[OpenAFS-devel] linux-and-locks-cleanup-20070202 crashes linux
kernels older than 2.6.17 (see RT #53457)
Jeffrey Hutzelman
jhutz@cmu.edu
Fri, 09 Feb 2007 12:29:54 -0500
On Thursday, February 08, 2007 05:54:55 PM -0500 Marcus Watts
<mdw@umich.edu> wrote:
> phase 2 "soon". Fileserver only does whole-file locking.
> All clients support "generic" local byte-range locking,
> backed up by serverside whole-file locking and
> some sort of simplistic file flushing when a write
> lock is released.
I think this is rather harder than you or Matt suspect. The problem with
backing local byte-range locks by whole-file locks on the server is that to
do it safely, the lock you get on the server has to be at least as good as
the local lock, and there's no way to atomically upgrade and downgrade
locks on the server.

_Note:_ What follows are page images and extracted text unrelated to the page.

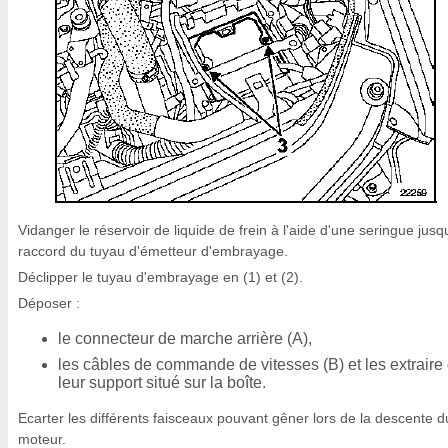
Vidanger le réservoir de liquide de frein à l'aide d'une seringue jusq
raccord du tuyau d'émetteur d'embrayage.
Déclipper le tuyau d'embrayage en (1) et (2).
Déposer :
le connecteur de marche arrière (A),
les câbles de commande de vitesses (B) et les extraire
leur support situé sur la boîte.
Ecarter les différents faisceaux pouvant gêner lors de la descente d
moteur.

That effectively means that all locks need to be
backed by exclusive locks on the server, since you can have this scenario:
- process A gets whole-file read lock
- process B gets partial-file read lock
- process A releases its lock
- process C gets partial-file write lock, not conflicting with B's.
When process C gets its lock, you need to upgrade to a write lock, but you
cannot do so without first giving up process B's lock.